Configs and splits #702

severo · 2023-01-25T17:59:32Z

See #701

This PR does:

create a new endpoint /config-names. It gives the list of config names for a dataset
create a new endpoint /split-names. It gives the list of split names for a config (not for a dataset, which is the difference with /splits for now). Note that /split-names, as /splits, may depend on the streaming mode and might fail for this reason.
introduce a new "input-type": "config" in the processing steps. Before, a processing step was "dataset" (the input is a dataset name) or "split" (the inputs are dataset, config, and split). Now, we enable "config" (the inputs are dataset and config) for the new endpoint /split-names.

Once this PR is merged, the plan is to:

fill the cache for the two new endpoints for all the datasets on the Hub (might take some hours to complete),
create a PR on moonlanding to use these two new endpoints instead of /splits
remove the /splits processing step, delete the cache for this endpoint, make the endpoint an alias to /split-names and add the ability for /split-names to concatenate the responses for all the configs if the only parameter is dataset (no config passed)

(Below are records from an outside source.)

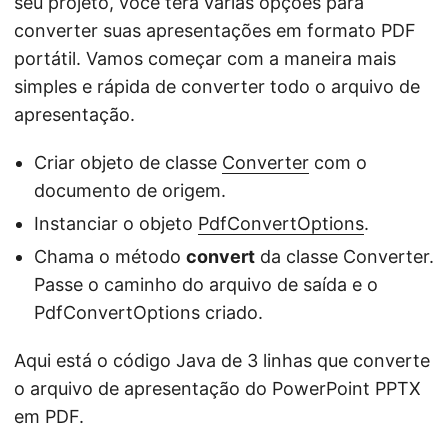
seu projeto, você terá várias opções para
converter suas apresentações em formato PDF
portátil. Vamos começar com a maneira mais
simples e rápida de converter todo o arquivo de
apresentação.
Criar objeto de classe
Converter
com o
documento de origem.
Instanciar o objeto
PdfConvertOptions
.
Chama o método
convert
da classe Converter.
Passe o caminho do arquivo de saída e o
PdfConvertOptions criado.
Aqui está o código Java de 3 linhas que converte
o arquivo de apresentação do PowerPoint PPTX
em PDF.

codecov-commenter · 2023-01-25T18:03:05Z

Codecov Report

Base: 90.42% // Head: 89.11% // Decreases project coverage by -1.31% ⚠️

Coverage data is based on head (4dc0383) compared to base (8d890ea).
Patch coverage: 76.19% of modified lines in pull request are covered.

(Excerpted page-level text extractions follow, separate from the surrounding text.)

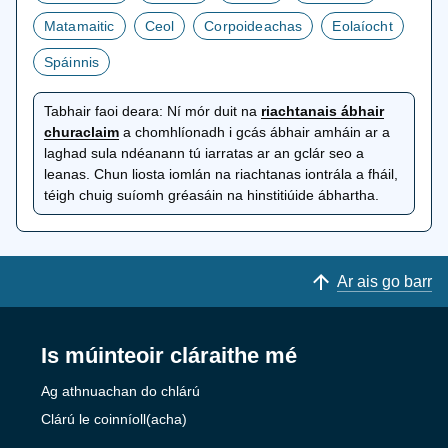
Matamaitic
Ceol
Corpoideachas
Eolaíocht
Spáinnis
Tabhair faoi deara:
Ní mór duit na
riachtanais ábhair
osclaítear
churaclaim
a chomhlíonadh i gcás ábhair amháin ar a
i
laghad sula ndéanann tú iarratas ar an gclár seo a
gcluaisín
leanas. Chun liosta iomlán na riachtanas iontrála a fháil,
nua
téigh chuig suíomh gréasáin na hinstitiúide ábhartha.
Ar ais go barr
Is múinteoir cláraithe mé
Ag athnuachan do chlárú
Clárú le coinníoll(acha)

❗ Current head 4dc0383 differs from pull request most recent head e325904. Consider uploading reports for the commit e325904 to get more accurate results

Additional details and impacted files

@@            Coverage Diff             @@
##             main     #702      +/-   ##
==========================================
- Coverage   90.42%   89.11%   -1.31%     
==========================================
  Files          65       36      -29     
  Lines        3163     1213    -1950     
==========================================
- Hits         2860     1081    -1779     
+ Misses        303      132     -171

Flag	Coverage Δ
services_admin	`88.20% <0.00%> (-0.70%)`	⬇️
services_api	`90.12% <100.00%> (+0.24%)`	⬆️
workers_datasets_based	`?`

Flags with carried forward coverage won't be shown. Click here to find out more.

Impacted Files	Coverage Δ
services/admin/src/admin/routes/force_refresh.py	`62.16% <0.00%> (-9.72%)`	⬇️
services/api/src/api/routes/processing_step.py	`60.00% <100.00%> (+4.44%)`	⬆️
services/api/tests/conftest.py	`97.56% <100.00%> (+0.19%)`	⬆️
services/api/tests/routes/test_valid.py	`100.00% <100.00%> (ø)`
services/api/tests/test_app.py	`100.00% <100.00%> (ø)`
...orkers/datasets_based/src/datasets_based/config.py
...orkers/datasets_based/src/datasets_based/worker.py
...atasets_based/src/datasets_based/worker_factory.py
...s_based/src/datasets_based/workers/dataset_info.py
...ets_based/src/datasets_based/workers/first_rows.py
... and 24 more

Help us with your feedback. Take ten seconds to tell us how you rate us. Have a feature suggestion? Share it here.

☔ View full report at Codecov.
📢 Do you have feedback about the report comment? Let us know in this issue.

It's more explicit, even if it's a bit longer. Also, it prepares the next endpoint /split-names. It will be easier to implement it if it's not named as the existing and to be deprecated /splits

missing config input type in api and admin

lhoestq

I learnt a lot, thanks ! I added come comments and questions - mostly for my personal knowledge, I don't have any comment on the code itself :)

lhoestq · 2023-01-26T11:16:26Z

chart/docker-images.yaml

    },
    "workers": {
-      "datasets_based": "huggingface/datasets-server-workers-datasets_based:sha-5364f81"
+      "datasets_based": "huggingface/datasets-server-workers-datasets_based:sha-690d1cd"


This is to update which docker image to deploy right ?
I understand you have to update admin, api and datasets_based (you did changes to all of them) but why do you update mongodbMigration ?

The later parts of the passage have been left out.